How Newtrax Is Using TimescaleDB and Hypertables to Save Lives in Mines While Optimizing Profitability

How Newtrax Is Using TimescaleDB and Hypertables to Save Lives in Mines While Optimizing Profitability

This is an installment of our “Community Member Spotlight” series, where we invite our customers to share their work, shining a light on their success and inspiring others with new ways to use technology to solve problems.

In this edition, Jean-François Lambert, lead data engineer at Newtrax, shares how using TimescaleDB has helped the IoT leader for underground mines to optimize their clients’ profitability and save lives by using time-series data in hypertables to prevent human and machine collisions.

About the Company

Newtrax believes the future of mining is underground, not only because metals and minerals close to the surface are increasingly rare but because underground mines have a significantly lower environmental footprint. To accelerate the transition to a future where 100 percent of mining is underground, we eliminate the current digital divide between surface and underground mines.

To achieve this goal, Newtrax integrates the latest IoT and analytics technologies to monitor and provide real-time insights on underground operations, including people, machines, and the environment. Newtrax customers are the largest producers of metals in the world, and their underground mines rely on our systems to save lives, reduce maintenance costs, and increase productivity. Even an increase of 5 percent in overall equipment effectiveness can translate to millions in profits.

We collect data directly from the working face by filling the gaps in existing communications infrastructures with a simple and easy-to-deploy network extension. With that, we enable underground hard rock mines to measure key performance indicators they could not measure in real time to enable short-interval control of operations during the shift.

Our headquarters are based in Montreal, Canada, and we have regional offices around the globe, totaling 150 employees, including some of the most experienced engineers and product managers specializing in underground hard rock mining. Our solutions have been deployed to over 100 mine sites around the world.

About the Team

The Newtrax Optimine Mining Data Platform (MDP) is the first AI-powered data aggregation platform enabling the underground hard rock mining industry to connect all IoT devices into a single data repository. Our team consists of software developers, data scientists, application specialists, and mining process experts, ensuring our customers get the exact solutions they require.

As the lead data engineer, it is my responsibility to define, enhance and stabilize our data pipeline, from mobile equipment telemetry and worker positioning to PowerBI-driven data warehousing via RabbitMQ, Kafka, Hasura, and of course, TimescaleDB.

About the Project

A diagram of the Newtrax solutions and how they bring together people, machines, and the environment in their mine intelligence operations
A diagram of the Newtrax solutions and how they bring together people, machines, and the environment in their mine intelligence operations

Our Mining Data Platform (MDP) platform incorporates proprietary and third-party software and hardware solutions that focus on acquiring, persisting, and analyzing production, safety, and telemetry data at more than one hundred underground mine sites across the world.

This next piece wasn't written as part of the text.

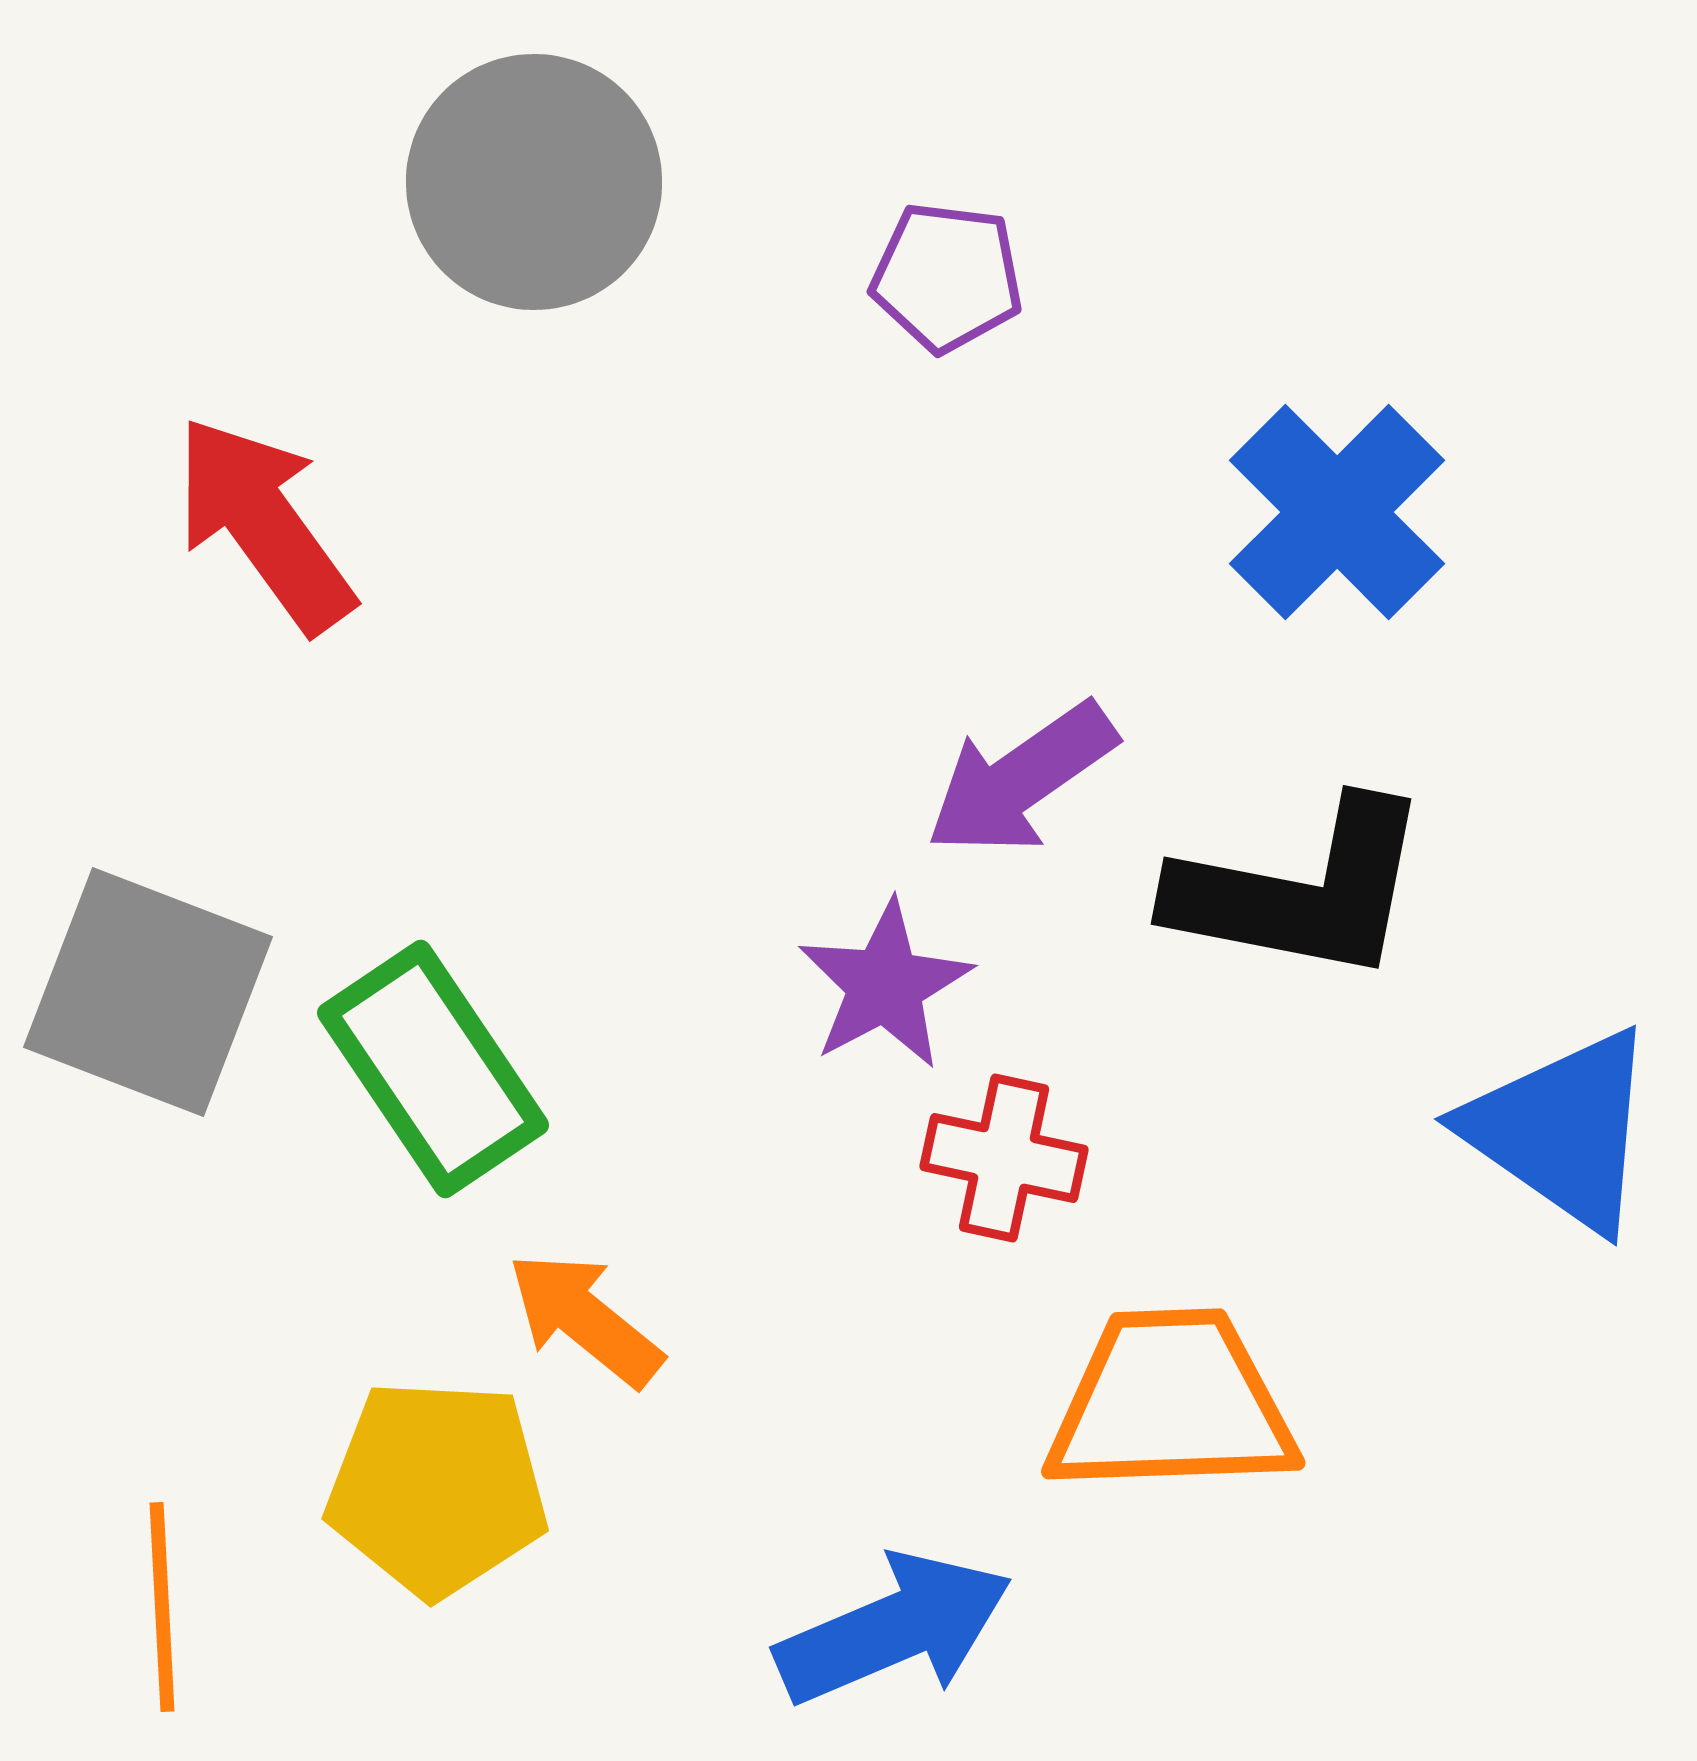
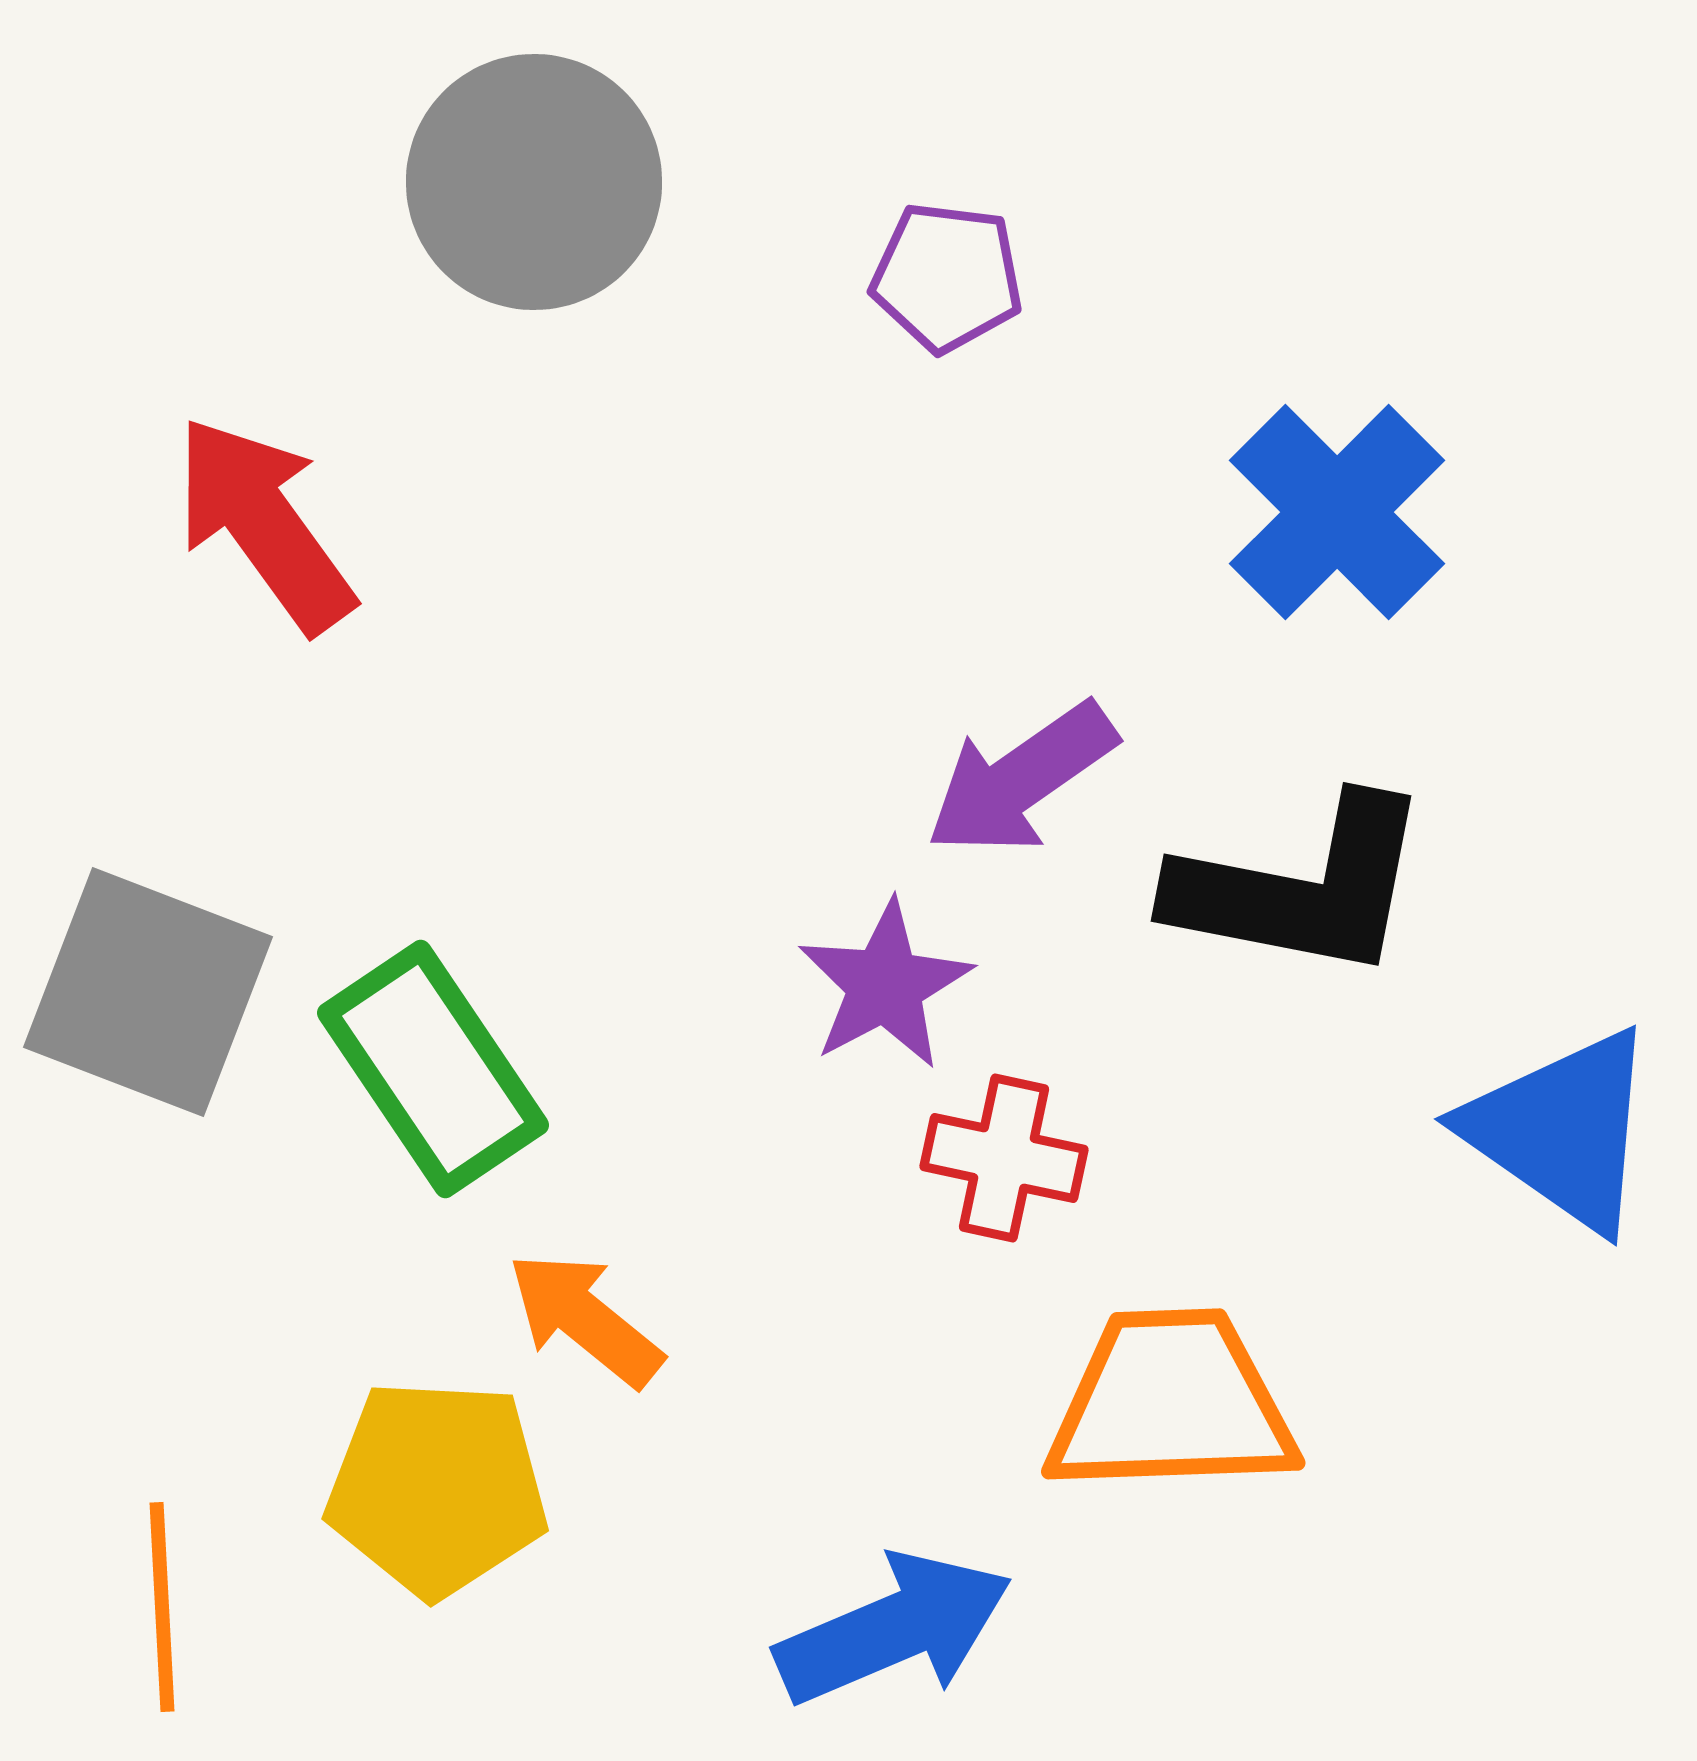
black L-shape: moved 3 px up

From the onset, we have had to deal with varying degrees of data bursts at completely random intervals. Our original equipment manufacturer-agnostic hardware and software solutions can acquire mobile equipment telemetry, worker positioning, and environmental monitoring across various open platforms and proprietary backbones. WiFi, Bluetooth, radio-frequency identification (RFID), long-term evolution (LTE), leaky feeder, Controller Area Network (CAN) bus, Modbus—if we can decode it, we can integrate it.

“We have saved lives using TimescaleDB”

Regardless of skill sets, programming languages, and transportation mechanisms, all of this incoming data eventually makes it to PostgreSQL, which we have been using since version 8.4 (eventually 15, whenever TimescaleDB supports it!). For the past 10 years, we have accumulated considerable experience with this world-class open-source relational database management system.

Editor’s Note: Stay tuned as we’ll announce support for PostgreSQL 15 very soon, in early 2023.

While we are incredibly familiar with the database engine itself and its rich extension ecosystem, partitioning data-heavy tables was never really an option because native support left to be desired, and third-party solutions didn’t meet all of our needs.

Choosing (and Using!) TimescaleDB

I have been using PostgreSQL since I can remember. I played around with Oracle and MSSQL, but PostgreSQL has always been my go-to database. I joined Newtrax over 12 years ago, and we’ve used it ever since.

In 2019, we found out about TimescaleDB (1.2.0 at the time) and started closely following and evaluating the extension, which promised to alleviate many of our growing pains, such as partitioning and data retention policies.

Not only did TimescaleDB resolve some of our long-standing issues, but its documentation, blog posts, and community outlets (Slack, GitHub, Stack Overflow) also helped us make sense of this “time-series database” world we were unknowingly part of.

“One of our first tech debt reductions came via the use of the time_bucket_gapfill and locf functions, which allowed us to dynamically interpolate mobile equipment telemetry data points that could be temporarily or permanently missing”

A tipping point for choosing TimescaleDB was the NYC TLC tutorial which we used as a baseline. After comparing with and without TimescaleDB, it became clear that we would stand to gain much from a switch: not only from the partitioning/hypertable perspective but also with regards to the added business intelligence API functionality, background jobs, continuous aggregates, and various compression and retention policies.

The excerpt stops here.